LAWS(KAR)-1991-8-60

UNION OF INDIA Vs. BELUR ENTERPRISES

Decided On August 13, 1991
UNION OF INDIA Appellant
V/S
BELUR ENTERPRISES Respondents

JUDGEMENT

(1.) This writ appeal raises an interesting question which will be apparent from the following narration. The respondent M/s. Belur Enterprises is a manufacturer of Sodium Alginate. With effect from 28-2-1982, this product was brought to excise duty under Tariff Item 68 of Schedule I to the Central Excises and Salt Act, 1944 (hereinafter referred to as 'the Act'). The respondent manufactured 4151 Kgs. of Sodium Alginate. At the time of manufacturing, no duty of excise was liable to be paid since it was exempted from duty by Notification No. 105 of 1980. This was prior to the budget of that year. Thereafter it was changed to Tariff Item 15A(1) and as a result it became liable for excise duty. At the relevant period, viz., when the stocks were cleared, from 7-7-1982 to 10-11-1982, it was subjected to duty under Tariff Item 15A(1) and the respondent has to pay excise duty to the tune of Rs. 1,23,048-81P. Thereafter two applications were filed by him on 22-6-1983 and 23-6-1983 claiming refund of the said amount on the ground that on the date of manufacture, there was no liability to pay excise duty in view of Notification No. 105/1980. The appellants directed refund only to the tune of Rs. 92,761/- on the application dated 23-6-1983. The other application was rejected. However, by exercise of power under Section 11A of the Act, a show cause notice was issued on 16-12-1983 by the Assistant Collector of Central Excise who himself ordered refund, stating that having regard to the fact that the goods were removed from the factory and on the date of removal, goods in question fell under Tariff Item 15A(1) refund was ordered erroneously and therefore, the amount so refunded must be paid back. On reply by the respondent, the matter was considered on 7-11-1984 by the Assistant Collector of Central Excise who overruled the objections and directed repayment of that amount. An appeal was preferred by the respondent against the same. The appellate authority by its order dated 15-2-1984, confirmed the order of the Original Authority. Thereupon, W.P. 5312 of 1985 came to be filed for quashing these orders.

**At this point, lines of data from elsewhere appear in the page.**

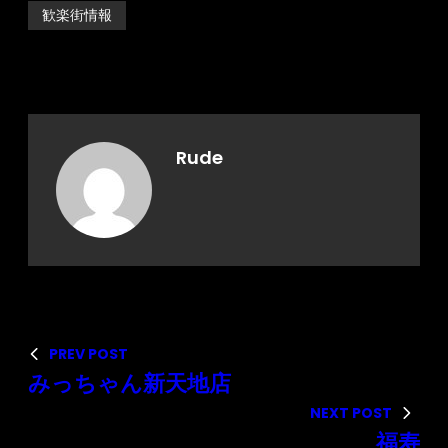
歓楽街情報
Rude
PREV POST
みっちゃん新天地店
NEXT POST
福寿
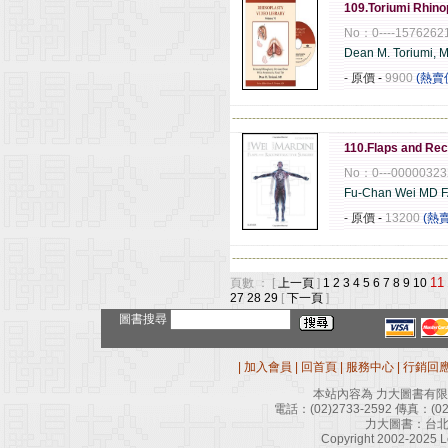
109.Toriumi Rhino
No：0----1576262
Dean M. Toriumi, 
- 原價
-
9900
(熱賣
------------------------------------------------------
110.Flaps and Rec
No：0---00000323
Fu-Chan Wei MD 
- 原價
-
13200
(熱
------------------------------------------------------
11
頁數 ： [
上一頁
]
1
2
3
4
5
6
7
8
9
10
27
28
29
[
下一頁
]
圖書搜尋
|
加入會員
|
回首頁
|
服務中心
|
行銷回
本站內容為 力大圖書有
電話：
(02)2733-2592
傳真：
(0
力大圖書：台北
Copyright 2002-2025 Le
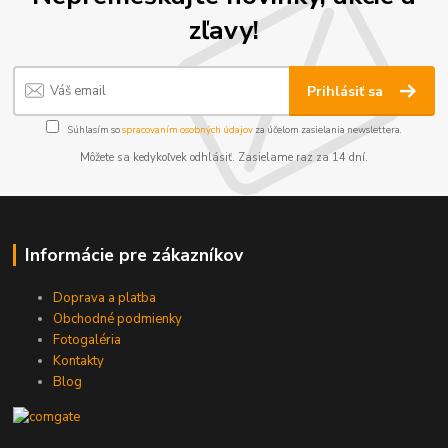
zľavy!
Prihlásiť sa
Súhlasím so
spracovaním osobných údajov
za účelom zasielania newslettera.
Môžete sa kedykoľvek odhlásiť. Zasielame raz za 14 dní.
Informácie pre zákazníkov
Doprava a platba
Obchodné podmienky
Fotogaléria
Kontakty
Blog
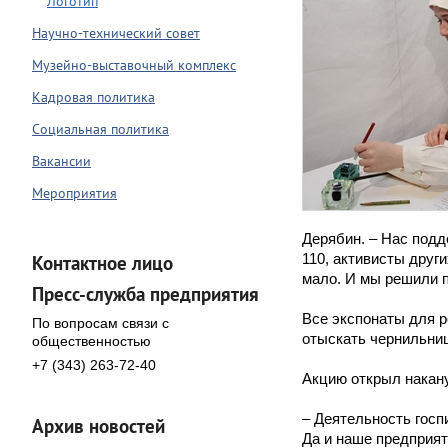
Логотип
Научно-технический совет
Музейно-выставочный комплекс
Кадровая политика
Социальная политика
Вакансии
Мероприятия
Дерябин. – Нас под
110, активисты други
Контактное лицо
мало. И мы решили 
Пресс-служба предприятия
Все экспонаты для р
По вопросам связи с
отыскать чернильниц
общественностью
+7 (343) 263-72-40
Акцию открыл накан
– Деятельность госп
Архив новостей
Да и наше предприя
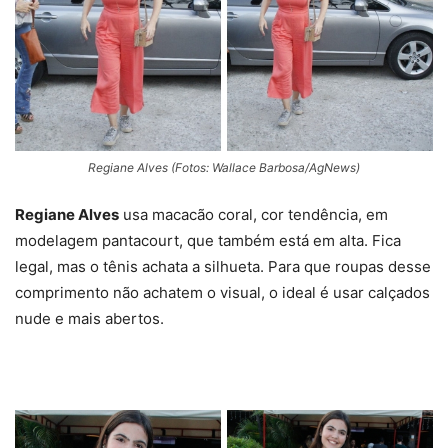
Regiane Alves (Fotos: Wallace Barbosa/AgNews)
Regiane Alves
usa macacão coral, cor tendência, em
modelagem pantacourt, que também está em alta. Fica
legal, mas o tênis achata a silhueta. Para que roupas desse
comprimento não achatem o visual, o ideal é usar calçados
nude e mais abertos.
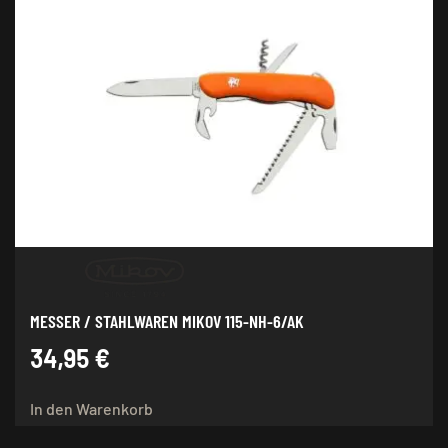
MESSER / STAHLWAREN MIKOV 115-NH-6/AK
34,95
€
In den Warenkorb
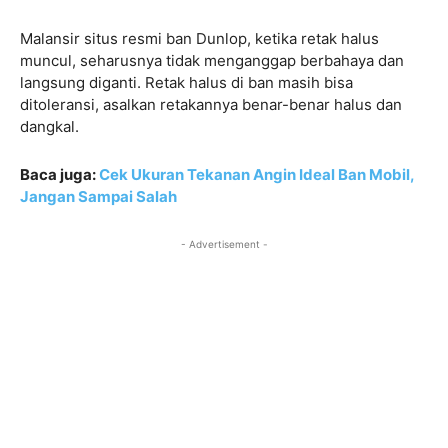
Malansir situs resmi ban Dunlop, ketika retak halus
muncul, seharusnya tidak menganggap berbahaya dan
langsung diganti. Retak halus di ban masih bisa
ditoleransi, asalkan retakannya benar-benar halus dan
dangkal.
Baca juga:
Cek Ukuran Tekanan Angin Ideal Ban Mobil,
Jangan Sampai Salah
- Advertisement -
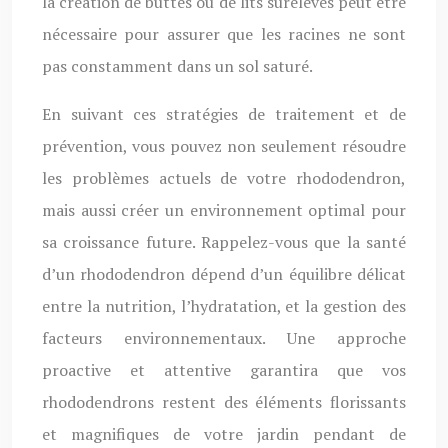
la création de buttes ou de lits surélevés peut être
nécessaire pour assurer que les racines ne sont
pas constamment dans un sol saturé.
En suivant ces stratégies de traitement et de
prévention, vous pouvez non seulement résoudre
les problèmes actuels de votre rhododendron,
mais aussi créer un environnement optimal pour
sa croissance future. Rappelez-vous que la santé
d’un rhododendron dépend d’un équilibre délicat
entre la nutrition, l’hydratation, et la gestion des
facteurs environnementaux. Une approche
proactive et attentive garantira que vos
rhododendrons restent des éléments florissants
et magnifiques de votre jardin pendant de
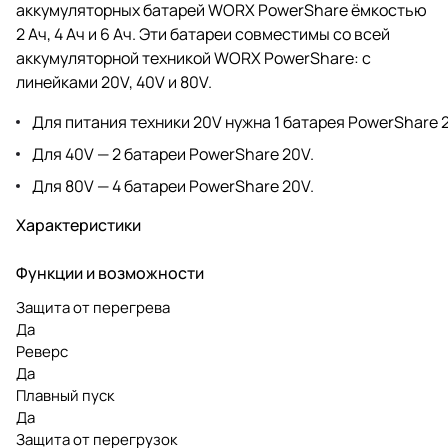
аккумуляторных батарей WORX PowerShare ёмкостью
2 Ач, 4 Ач и 6 Ач. Эти батареи совместимы со всей
аккумуляторной техникой WORX PowerShare: с
линейками 20V, 40V и 80V.
Для питания техники 20V нужна 1 батарея PowerShare 
Для 40V — 2 батареи PowerShare 20V.
Для 80V — 4 батареи PowerShare 20V.
Характеристики
Функции и возможности
Защита от перегрева
Да
Реверс
Да
Плавный пуск
Да
Защита от перегрузок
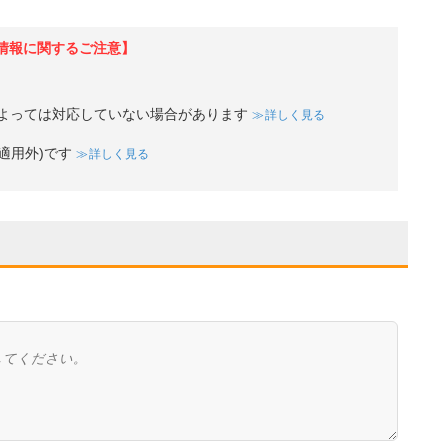
情報に関するご注意】
よっては対応していない場合があります
詳しく見る
適用外)です
詳しく見る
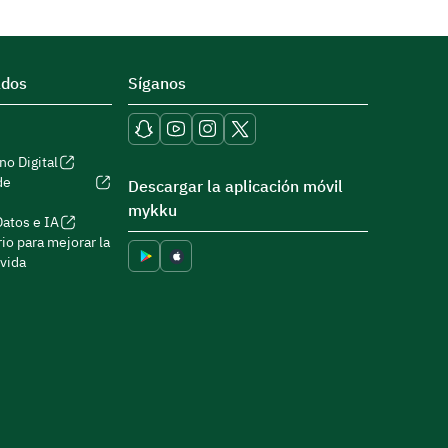
ados
Síganos
no Digital
de
Descargar la aplicación móvil
mykku
Datos e IA
io para mejorar la
 vida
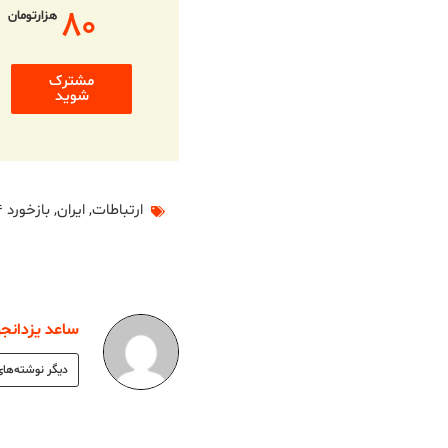
۸۰
هزارتومان
مشترک
شوید
ارتباطات
,
ایران
,
بازخورد ۳۴
ساعد یزدانجو
دیگر نوشته‌های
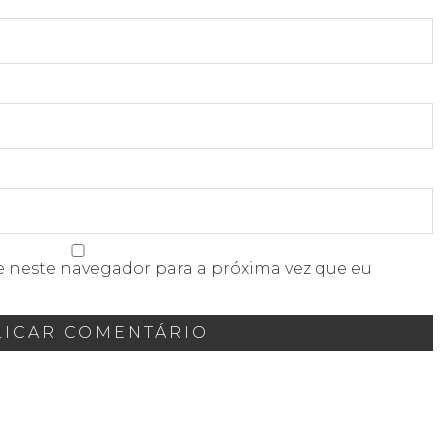
e neste navegador para a próxima vez que eu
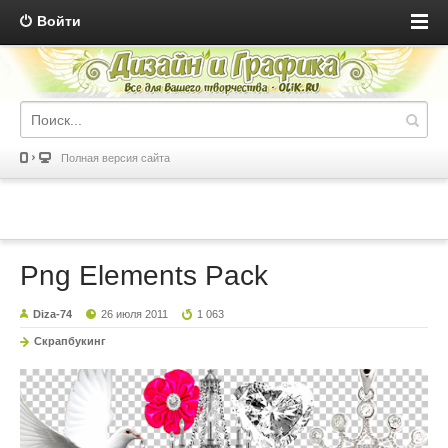
Войти
Полная версия сайта
Png Elements Pack
Diza-74
26 июля 2011
1 063
Скрапбукинг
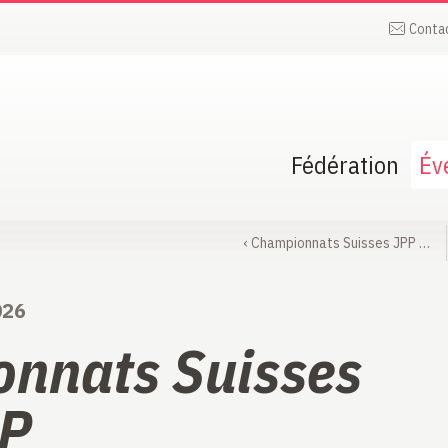
Conta
Fédération
Év
‹
Championnats Suisses JPP …
026
nnats Suisses
PP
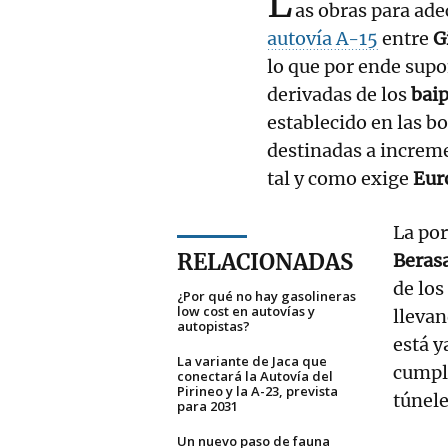
L
as obras para ade
autovía A-15
entre
G
lo que por ende sup
derivadas de los
bai
establecido en las bo
destinadas a increme
tal y como exige
Eur
La por
RELACIONADAS
Beras
de los
¿Por qué no hay gasolineras
low cost en autovías y
llevan
autopistas?
está y
La variante de Jaca que
cumpli
conectará la Autovía del
Pirineo y la A-23, prevista
túnel
para 2031
Un nuevo paso de fauna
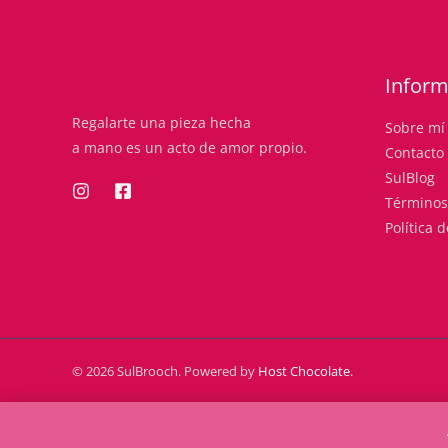
Inform
Regalarte una pieza hecha
Sobre mí
a mano es un acto de amor propio.
Contacto
SulBlog
Términos
Política 
© 2026 SulBrooch. Powered by
Host Chocolate
.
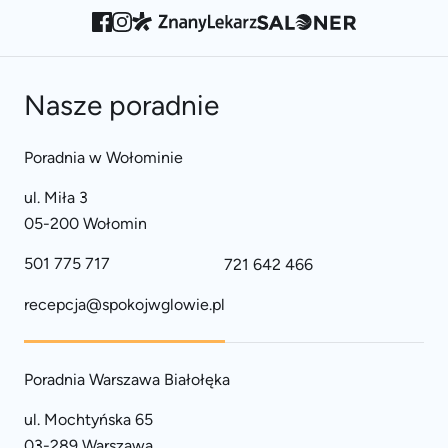
Nasze poradnie
Poradnia w Wołominie
ul. Miła 3
05-200 Wołomin
501 775 717
721 642 466
recepcja@spokojwglowie.pl
Poradnia Warszawa Białołęka
ul. Mochtyńska 65
03-289 Warszawa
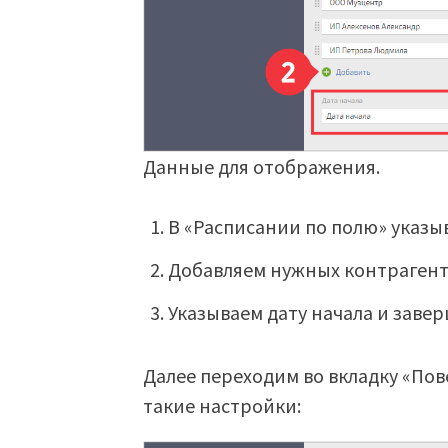
Данные для отображения.
В «Расписании по полю» указы
Добавляем нужных контрагент
Указываем дату начала и завер
Далее переходим во вкладку «Пов
такие настройки:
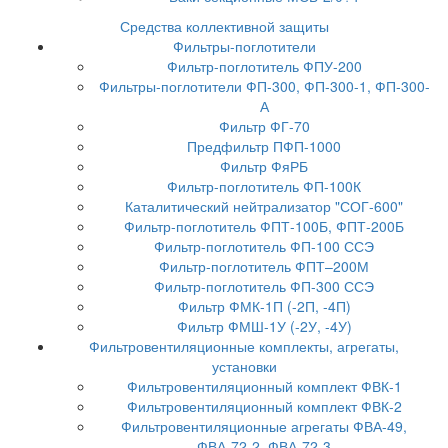
Средства коллективной защиты
Фильтры-поглотители
Фильтр-поглотитель ФПУ-200
Фильтры-поглотители ФП-300, ФП-300-1, ФП-300-
А
Фильтр ФГ-70
Предфильтр ПФП-1000
Фильтр ФяРБ
Фильтр-поглотитель ФП-100К
Каталитический нейтрализатор "СОГ-600"
Фильтр-поглотитель ФПТ-100Б, ФПТ-200Б
Фильтр-поглотитель ФП-100 ССЭ
Фильтр-поглотитель ФПТ–200М
Фильтр-поглотитель ФП-300 ССЭ
Фильтр ФМК-1П (-2П, -4П)
Фильтр ФМШ-1У (-2У, -4У)
Фильтровентиляционные комплекты, агрегаты,
установки
Фильтровентиляционный комплект ФВК-1
Фильтровентиляционный комплект ФВК-2
Фильтровентиляционные агрегаты ФВА-49,
ФВА-72-2, ФВА-72-3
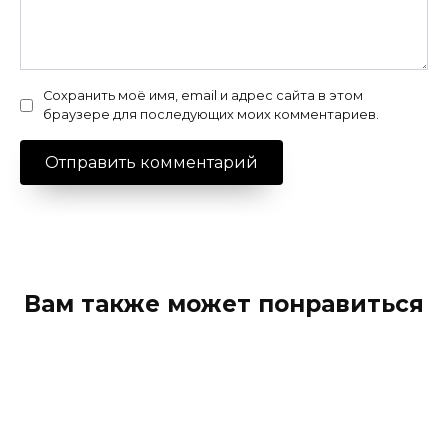
Сохранить моё имя, email и адрес сайта в этом
браузере для последующих моих комментариев.
Вам также может понравиться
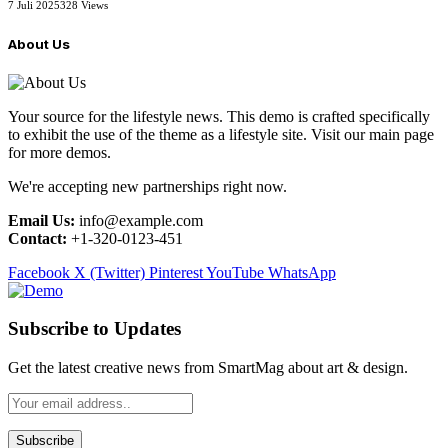
7 Juli 2025
328
Views
About Us
Your source for the lifestyle news. This demo is crafted specifically
to exhibit the use of the theme as a lifestyle site. Visit our main page
for more demos.
We're accepting new partnerships right now.
Email Us:
info@example.com
Contact:
+1-320-0123-451
Facebook
X (Twitter)
Pinterest
YouTube
WhatsApp
Subscribe to Updates
Get the latest creative news from SmartMag about art & design.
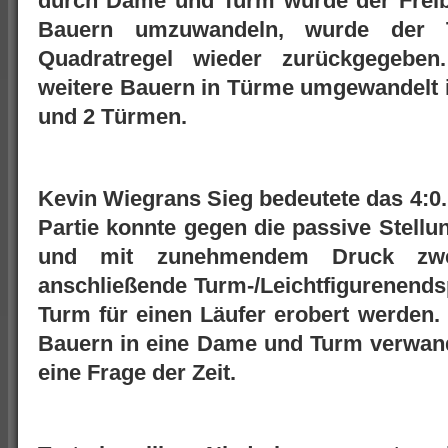
durch Dame und Turm wurde der Freib
Bauern umzuwandeln, wurde der 
Quadratregel wieder zurückgegeben
weitere Bauern in Türme umgewandelt i
und 2 Türmen.
Kevin Wiegrans Sieg bedeutete das 4:0. 
Partie konnte gegen die passive Stell
und mit zunehmendem Druck zwe
anschließende Turm-/Leichtfigurenends
Turm für einen Läufer erobert werden
Bauern in eine Dame und Turm verwand
eine Frage der Zeit.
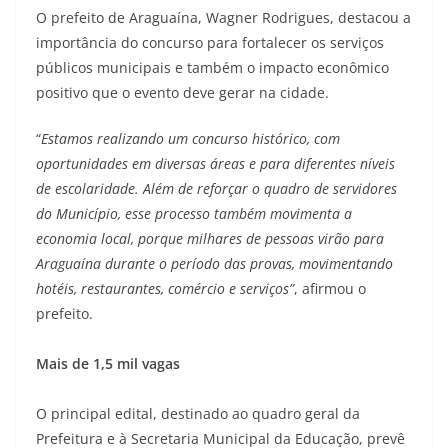
O prefeito de Araguaína, Wagner Rodrigues, destacou a
importância do concurso para fortalecer os serviços
públicos municipais e também o impacto econômico
positivo que o evento deve gerar na cidade.
“
Estamos realizando um concurso histórico, com
oportunidades em diversas áreas e para diferentes níveis
de escolaridade. Além de reforçar o quadro de servidores
do Município, esse processo também movimenta a
economia local, porque milhares de pessoas virão para
Araguaína durante o período das provas, movimentando
hotéis, restaurantes, comércio e serviços”
, afirmou o
prefeito.
Mais de 1,5 mil vagas
O principal edital, destinado ao quadro geral da
Prefeitura e à Secretaria Municipal da Educação, prevê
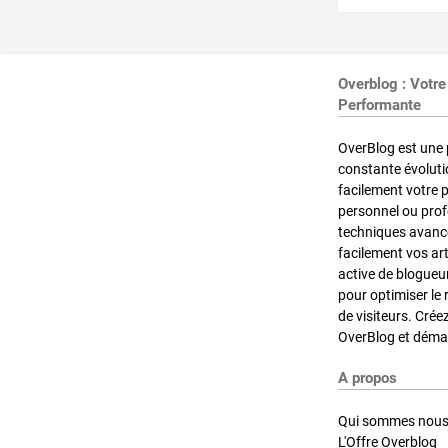
Overblog : Votre
Performante
OverBlog est une 
constante évoluti
facilement votre 
personnel ou pro
techniques avancé
facilement vos ar
active de blogueu
pour optimiser le 
de visiteurs. Crée
OverBlog et démar
A propos
Qui sommes nous
L'Offre Overblog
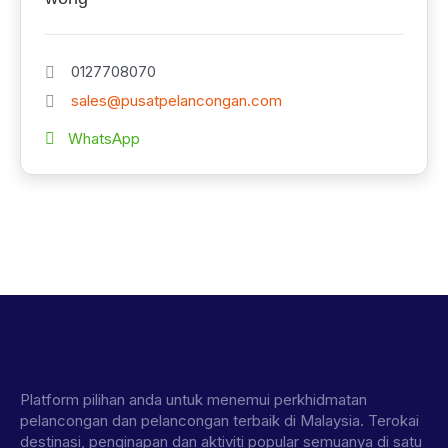
0127708070
sales@pusatpelancongan.com
WhatsApp
Platform pilihan anda untuk menemui perkhidmatan
pelancongan dan pelancongan terbaik di Malaysia. Terokai
destinasi, penginapan dan aktiviti popular semuanya di satu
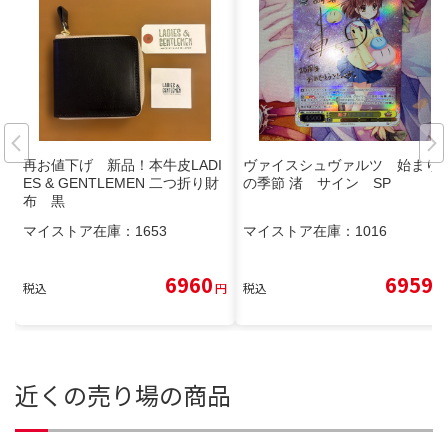
再お値下げ 新品！本牛皮LADI
ヴァイスシュヴァルツ 始まり
ES & GENTLEMEN 二つ折り財
の季節 渚 サイン SP
布 黒
マイストア在庫：
1653
マイストア在庫：
1016
6960
6959
税込
円
税込
円
近くの売り場の商品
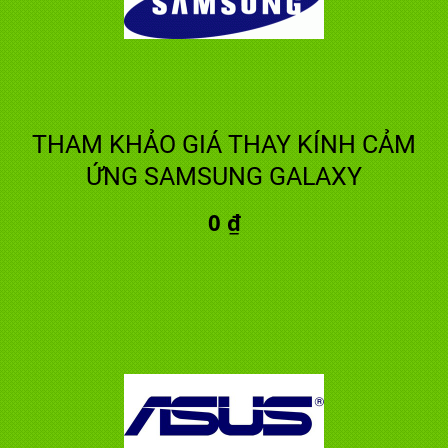
THAM KHẢO GIÁ THAY KÍNH CẢM
ỨNG SAMSUNG GALAXY
0 ₫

(2.) The matter came up before our learned brother Justice Rajendra Babu. He was of the view that "the goods manufactured prior to the withdrawal of exemption but removed thereafter, would not be entitled to such exemption." In arriving at this conclusion, he relied upon the decision in The Union of India & Others v. The Elphinstone Spinning & Weaving Mills Co. Ltd. (1978 (2) ELT 680) and also the decision of the Supreme Court in Union of India & Others v. Bombay Tyre International Ltd. AIR1984 SC 420 , (1983 )2 CompLJ4 (SC ), 1984 (2 )ECC102 (SC ), 1983 ECR653D (NULL ), 1983 (12 )ELT869 (SC ), 1983 (1 )SCALE521 , (1983 )4 SCC210 . In the result he quashed the impugned orders. Hence the Excise Department has preferred this appeal.

(3.) Sri Ashok Haranahalli, learned Central Government Standing Counsel for the appellant, would submit that whatever might have been the prior position of law, having regard to the pronouncement by the Supreme Court in Wallace Flour Mills Company Ltd. v. Collector of Central Excise 1990 (25 )ECC169 (SC ), 1989 (44 )ELT598 (SC ), [1990 ]186 ITR440 (SC ), JT1989 (4 )SC 184 , 1989 (2 )SCALE804 , (1989 )4 SCC592 , [1989 ]SuppSCR311 , [1989 ]Supp1 SCR311 , 1990 (1 )UJ93 (SC ) the matter is no longer res integra, which categorically lays down that the scheme of Excise Act read with relevant rules particularly Excise Rule 9A reveals that the taxable event is the manufacture and the payment of duty is related to the date of removal of such article from the factory. What is relevant is the date of removal and the rates prevailed on the date of removal alone would be applicable. On the basis of the ruling, the appellant is entitled to succeed.